3. Distros are finally accessible to non-programmers
It's taken multiple decades, but distros have finally learned some lessons about how to package an OS for normal people. Newer distros like Bazzite boot up with a full-bodied config and good defaults, which is something that Ubuntu et al. somehow kept stumbling over for twenty years.
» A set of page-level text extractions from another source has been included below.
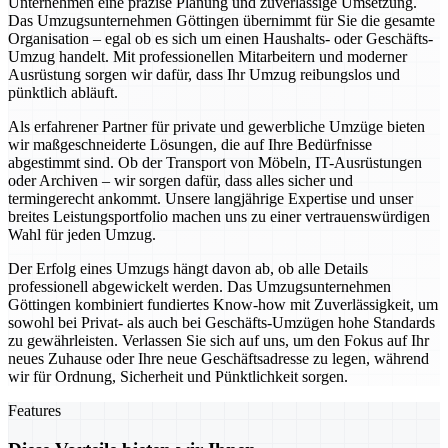
Unternehmen eine präzise Planung und zuverlässige Umsetzung.
Das Umzugsunternehmen Göttingen übernimmt für Sie die gesamte
Organisation – egal ob es sich um einen Haushalts- oder Geschäfts-
Umzug handelt. Mit professionellen Mitarbeitern und moderner
Ausrüstung sorgen wir dafür, dass Ihr Umzug reibungslos und
pünktlich abläuft.
Als erfahrener Partner für private und gewerbliche Umzüge bieten
wir maßgeschneiderte Lösungen, die auf Ihre Bedürfnisse
abgestimmt sind. Ob der Transport von Möbeln, IT-Ausrüstungen
oder Archiven – wir sorgen dafür, dass alles sicher und
termingerecht ankommt. Unsere langjährige Expertise und unser
breites Leistungsportfolio machen uns zu einer vertrauenswürdigen
Wahl für jeden Umzug.
Der Erfolg eines Umzugs hängt davon ab, ob alle Details
professionell abgewickelt werden. Das Umzugsunternehmen
Göttingen kombiniert fundiertes Know-how mit Zuverlässigkeit, um
sowohl bei Privat- als auch bei Geschäfts-Umzügen hohe Standards
zu gewährleisten. Verlassen Sie sich auf uns, um den Fokus auf Ihr
neues Zuhause oder Ihre neue Geschäftsadresse zu legen, während
wir für Ordnung, Sicherheit und Pünktlichkeit sorgen.
Features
4. Distros can finally look good and perform complex tasks without needing to be an expert
Ricing has enabled intense and often great-looking customization on Linux for decades, but it has always involved expert-level knowledge and hours of work. With Hyprland and its associated tools, users can finally have an OS UI that actually looks good without tinkering, instead of something an amateur designer cooked up in the early 2000s. I would argue that Omarchy is the most aesthetically-pleasing OS ever released. And Omarchy keeps adding checks to the "eve" column. It recently integrated very easy and seamless Windows 11 virtualization: pick it from a menu and Windows runs in a contained VM, with a shared folder between the two systems. On the one hand, that's a crutch. On the other hand, it knocks the two classic "but I need Office/Adobe" objections down a few notches. And critically, it inverts the old dual-boot trap that killed my attempts in the 2010s: instead of rebooting into Windows and staying there, Windows becomes a window you open and close, while Linux can remain as the home.
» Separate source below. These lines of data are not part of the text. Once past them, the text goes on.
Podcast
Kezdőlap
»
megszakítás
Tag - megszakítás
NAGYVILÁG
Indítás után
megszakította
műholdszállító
5. LLMs allow non-programmers to actually fix things
This was always one of the major stumbling blocks for me. I'd install Linux, start getting comfortable, see something I wanted to tweak, and then run into literal hours of cryptic error messages that acted as hydra heads, until I eventually resigned myself to the fact that I couldn't fix it. Newer LLMs, however, are excellent at debugging anything you throw at them and finding a solution to the problem. I recently had Claude Opus 4.8 reset my home server after admining it myself for a couple of years. Within a few days of giving it SSH access and telling it "hey, set up xyz," it was more robustly configured than I had managed over literal years. And note that this advantage cuts disproportionately in Linux's favor: Linux fails in text (logs, configs, cryptic stderr), and text is exactly what LLMs are best at metabolizing. Windows fails in opaque dialog boxes. The thing that made Linux exhausting, deciphering problems in a language only experts spoke, is the kind of thing LLMs are stellar at doing.
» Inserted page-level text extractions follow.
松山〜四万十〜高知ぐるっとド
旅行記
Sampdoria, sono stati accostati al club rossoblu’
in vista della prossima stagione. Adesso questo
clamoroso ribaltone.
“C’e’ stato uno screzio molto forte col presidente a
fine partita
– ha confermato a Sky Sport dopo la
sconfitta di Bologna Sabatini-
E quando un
I'm not claiming the Year has arrived. The remaining moats Windows and macOS have are real: Linux doesn't ship preinstalled from Best Buy, kernel-level anticheat remains a wall, and Nvidia support for SteamOS is still a work in progress by Valve's own admission. But every one of these is visibly falling or scheduled to fall. But on a personal level, after fifteen years of bitterness, I am finally beginning to daily-drive Linux; it's beautiful, it does everything I need, and when it doesn't, I (with some assistance from robots) can fix it. Give it another year, and I think we'll find a substantial amount has been resolved.